George,
Yep, these look like issues with the lens. At least with these subjects, it does seem that your lens is not working as well in this mode as mine does.
Any chance you can post out a full-size image and link to it? I'd like to see what the central portion looks like, and how fast it degrades away from center. The insect would be a lot better for this purpose than the screw thread, since I'm pretty sure it will have detail at a wide range of scale down to finer than any lens can resolve.
The markings on your objective mean that it's 10X with a Numerical Aperture of NA=0.25, designed for a tube length of 160mm and a cover glass thickness of 0.17mm. Tube length 160mm actually translates to 150mm from the shoulder of the mounting threads to where the image focuses -- the sensor plane in your case.
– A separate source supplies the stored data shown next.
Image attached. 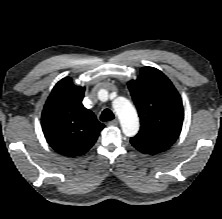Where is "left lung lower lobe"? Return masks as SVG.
<instances>
[{
    "instance_id": "0a47b994",
    "label": "left lung lower lobe",
    "mask_w": 222,
    "mask_h": 219,
    "mask_svg": "<svg viewBox=\"0 0 222 219\" xmlns=\"http://www.w3.org/2000/svg\"><path fill=\"white\" fill-rule=\"evenodd\" d=\"M137 150H139L140 152L142 153H146V154H156V153H159L158 151H155V150H149V149H146V148H142V147H138V146H134Z\"/></svg>"
}]
</instances>
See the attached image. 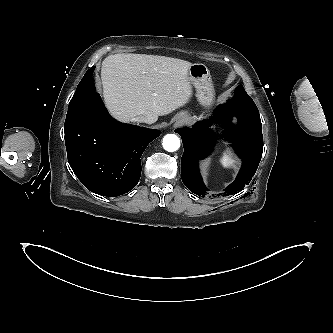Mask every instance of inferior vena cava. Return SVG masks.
Listing matches in <instances>:
<instances>
[{
    "label": "inferior vena cava",
    "instance_id": "1",
    "mask_svg": "<svg viewBox=\"0 0 333 333\" xmlns=\"http://www.w3.org/2000/svg\"><path fill=\"white\" fill-rule=\"evenodd\" d=\"M135 122H145V123H148L149 122V119L146 117V116H143V115H139L137 117H135L133 119Z\"/></svg>",
    "mask_w": 333,
    "mask_h": 333
}]
</instances>
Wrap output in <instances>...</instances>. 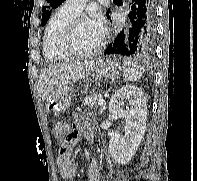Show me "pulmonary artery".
Listing matches in <instances>:
<instances>
[{
    "label": "pulmonary artery",
    "instance_id": "1",
    "mask_svg": "<svg viewBox=\"0 0 197 181\" xmlns=\"http://www.w3.org/2000/svg\"><path fill=\"white\" fill-rule=\"evenodd\" d=\"M86 2L87 0H66L63 6L68 10L79 14L84 8Z\"/></svg>",
    "mask_w": 197,
    "mask_h": 181
}]
</instances>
There'll be some degradation from using the lens with no cover glass and with slightly wrong tube length, but I'm not sure how much of the problem is due to that and how much to something else. "Plan" indicates a flat-field correction, helpful for regular microscopy, but not necessarily an improvement when stacking because conceivably the flatter field comes at the cost of making other aberrations worse.
It might be informative to photograph some subject that has nice fine detail, and compare it to what you can see with direct view through the microscope. I'd recommend something like a moth wing -- fairly flat, good detail, not too shiny. If you can see much better directly through the scope, say with more detail and no color fringes over a wider field than the photo, that would suggest that the objective is designed to work with a highly compensating eyepiece and isn't going to work with direct projection onto the sensor. You could also do a check in reverse. Use your microscope eyepiece to look at an image formed by one of your enlarger lenses. If you see color fringes through the eyepiece that the sensor doesn't pick up, again that would suggest a significant eyepiece correction.
Just to check, do I have it right that these are with your Nikon D200, sensor size 23.6 x 15.8 mm?
--Rik
PS. (Edit) I reviewed some earlier postings at
http://www.photomacrography.net/forum/v ... .php?t=676. I see there that I suggested attacking the CA in your images with PTlens at Red-Cyan = -0.0040 and Blue-Yellow = +0.0060. I checked again with some images from my 10X objective, and the PTlens correction is only around Red-Cyan = -0.0018 and Blue-Yellow = +0.0019, less than half as much as for yours. Assuming those numbers are right, that could have a significant effect on delivered resolution. While PTlens or any similar post-processing can eliminate the obvious color fringing, it can
not eliminate the smearing within each R,G,B channel that is caused by chromatic aberration interacting with a broadband light source. That just turns into resolution loss. A compensating ocular fixes both problems at once.